The justices of the Supreme Court of Delaware ruled against an insurer that was seeking subrogation for repair costs due to water damage occasioned by a drone being flown in an apartment building. The case is Donegal Mut. Ins. Co. v. Thangavel, 2023 Del. LEXIS 227 (Del. 2023). Please note that this opinion has not been released for publication in permanent law reports and is subject to revision or withdrawal. It may have limited precedential value in your jurisdiction. 

Sathiyaselvam Thangavel and Sasikala Muthusamy were co-tenants leasing an apartment from Seaford Apartment Ventures, LLC. The fire sprinkler in their apartment caused water damage after it was allegedly hit by a drone being flown indoors. Seaford Apartment Ventures filed a claim with Donegal, who paid nearly $78,000 for repairs. After paying Seaford's claim, Donegal pursued negligence and breach of property rules claims against Thangavel and Muthusamy. 
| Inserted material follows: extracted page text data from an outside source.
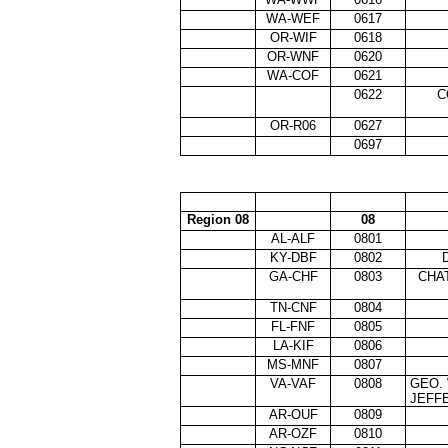
WA-WEF
0617
OR-WIF
0618
OR-WNF
0620
WA-COF
0621
0622
C
OR-R06
0627
0697
Region 08
08
AL-ALF
0801
KY-DBF
0802
GA-CHF
0803
CHA
TN-CNF
0804
FL-FNF
0805
LA-KIF
0806
MS-MNF
0807
VA-VAF
0808
GEO.
JEFF
AR-OUF
0809
AR-OZF
0810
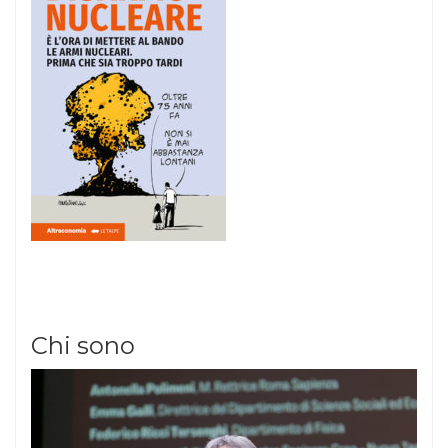
Chi sono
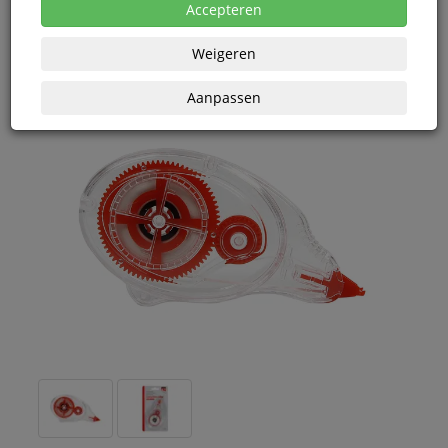
eenheden
Accepteren
Weigeren
Aanpassen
The Seaford lease agreement included a clause that stated the tenants agreed to "be responsible for all damages accidentally, maliciously, intentionally, or negligently caused by the tenant, tenant's family, guests or invitees to any of the property of the landlord." (Emphasis added). According to Donegal's complaint, this clause was evidence of the tenants' agreement to be responsible for the water damage because the damages resulted from their alleged negligence in flying a drone in the apartment.